Plan could allow all foreign students waiting for entry to be in Japan by mid-summer.

Monday marks a big step in Japan’s path to reopening its borders. Currently, as part of its coronavirus countermeasures, Japan caps the number of inbound travelers permitted at 5,000 per day, but on March 14 that number will rise to 7,000.

Except, on most days, the real number of people Japan will allow into the country is going to be 8,000, with those extra 1,000 slots exclusively available to foreign students coming to study in Japan.

The plan, announced by Japan’s Ministry of Education, Culture, Sports, Science and Technology, is to utilize a portion of the empty seats on airplanes arriving in Japan on Monday through Thursday, when business and governmental travel is generally lighter. Ostensibly, this would mean a greater number of empty seats per plane on the flights collectively maxing out the 7,000-person-per-day limit. Apparently the ministry believes those less congested conditions will minimize the risk of in-transit infections enough to raise the number of people allowed into Japan daily to 8,000 between Monday and Thursday.

Foreign students won’t be excluded from entering as part of the normally allowed 7,000 people per day, either. The extra 1,000 for-students-only slots are in addition to their normal entry eligibility.

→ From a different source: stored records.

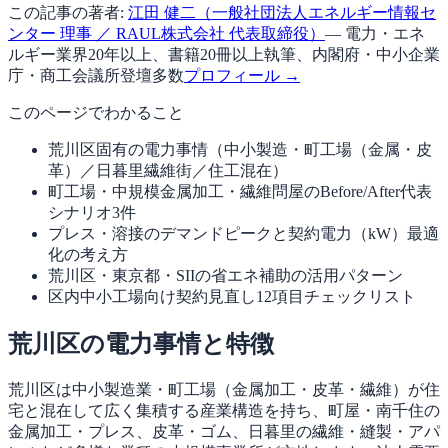
この記事の著者:
江田 健二（一般社団法人エネルギー情報セ
ンター 理事 ／ RAUL株式会社 代表取締役）
— 電力・エネ
ルギー業界20年以上、書籍20冊以上執筆、内閣府・中小企業
庁・商工会議所登壇多数
プロフィール →
このページでわかること
荒川区固有の電力事情（中小製造・町工場（金属・皮
革）／日暮里繊維街／住工混在）
町工場・中規模金属加工・繊維問屋のBefore/After代表
シナリオ3件
プレス・溶接のデマンドピークと契約電力（kW）最適
化の考え方
荒川区・東京都・SIIの省エネ補助の活用パターン
区内中小工場向け契約見直し12項目チェックリスト
荒川区の電力事情と特徴
荒川区は中小製造業・町工場（金属加工・皮革・繊維）が住
宅と混在して広く集積する産業構造を持ち、町屋・南千住の
金属加工・プレス、皮革・ゴム、日暮里の繊維・縫製・アパ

The ministry hopes that the system will allow for the entry of approximately 10,000 foreign students per week. Estimates of the number of overseas applicants who have been accepted to schools in Japan but have not been able to enter the country range from 110,000 to 150,000, so if the framework functions as planned, they hope to have all of them in-country by the end of spring or early summer.

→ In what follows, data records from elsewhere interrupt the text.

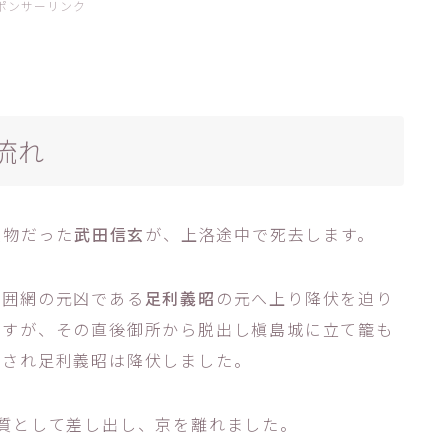
ポンサーリンク
流れ
人物だった
武田信玄
が、上洛途中で死去します。
包囲網の元凶である
足利義昭
の元へ上り降伏を迫り
ますが、その直後御所から脱出し槇島城に立て籠も
囲され足利義昭は降伏しました。
質として差し出し、京を離れました。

There’s also good news for foreign students who are already in Japan but feeling a financial pinch. In light of the negative effects of the pandemic on the service sector, in which many foreign students work part time to supplement their living costs in Japan, the government is launching a financial aid program offering 100,000 yen (US$870) to in-Japan foreign students who have been unable to find part-time employment.

Those interested in applying for either the for-foreign-students entry slots or financial aid payment are asked to contact the school in Japan they have been accepted to/are enrolled in to stat the process.